So just a tip, you might want to try that first before you replace your thermostat and realize you still have the same problem. I'm glad I did.
For more on the story, see thread here: http://forums.vwvortex.com/zerothread?id=3622775


----------



## mechsoldier (Aug 14, 2004)

*Re: (serge0101)*

Usually when the temp sensor is bad when viewing the coolant temperature it will jump around wildly. The way to check your thermostat since they normally fail in such a manner as to stay open rather than stick closed is to find a large hill if possible and coast down it, if you see the coolant temp drop below 86 c then you know it's the thermostat. Green temp sensors normally don't fail, I've replaced 2 or 3 ever, the black ones fail all the time. Also check for corrosion or coolant in the actual connector as that will do it as well. 
As far as readiness goes, I pretty much never set it, it doesn't have anything to do with the cooling system anyways. It really only monitors
O2 sensors, Secondary air, Catalytic converter function, Evap function, Purge valve function, and some other random stuff that most people will never need to do anyways. Normally I just run the basic setting or adaptation of the particular system I've serviced.


----------



## gehr (Jan 28, 2004)

*Re: (mechsoldier)*

Would temp. sensor failure cause the car to not start when hot and run rich, so much so it smells like a gallon of gas on the ground??!!


----------



## mechsoldier (Aug 14, 2004)

*Re: (gehr)*

It can, I had it happen to me on a Passat once while it was in the shop. I test drove it, repaired the car, went to start it up and drive it out and it wouldn't start and there wasn't even any faults in memory. CTS was bad, causing the car to think it was much colder than it really was.
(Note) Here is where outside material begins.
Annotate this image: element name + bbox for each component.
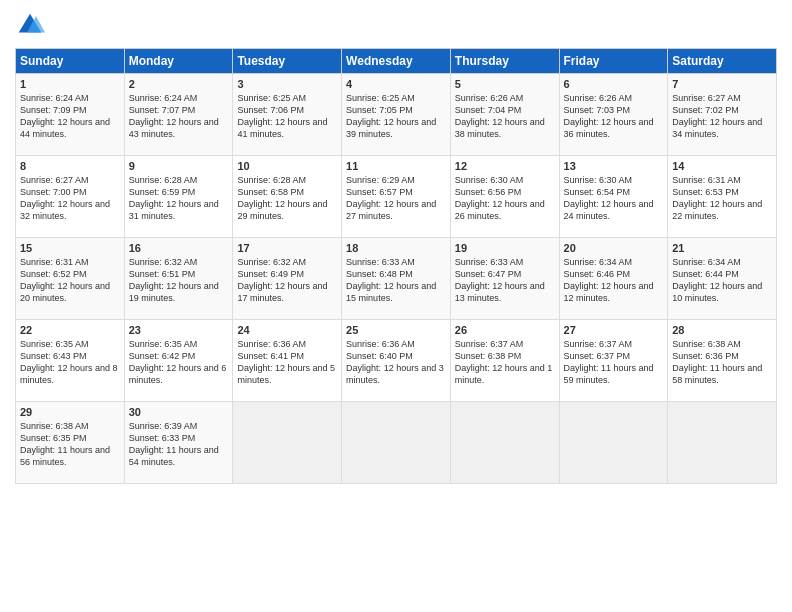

Try holding your foot to the floor and cranking it to get it started.


----------



## What's a VR6 (Jul 24, 2007)

I changed the green top sensor maybe a week and a half or two ago, deleted the code and the MIL didn't come back. Knock on wood. 
Had a look at this page (http://wiki.ross-tech.com/index.php/18613/P2181/008577), did all the tests they proposed and everything pointed to the sensor. Plus it's a cheap fix and a good first place to start http://****************.com/smile/emthup.gif 


_Modified by What's a VR6 at 5:31 AM 6-12-2008_


----------



## serge0101 (Jun 8, 2005)

*Re: (What's a VR6)*

Thanks for letting us know the result. Seems like you had the same issue I had. I'm just glad that I did not change my thermostat first as some people suggested, but tried to replace the sensor first. Although I'm sure that in most cases, the thermostat may be the issue . . .


----------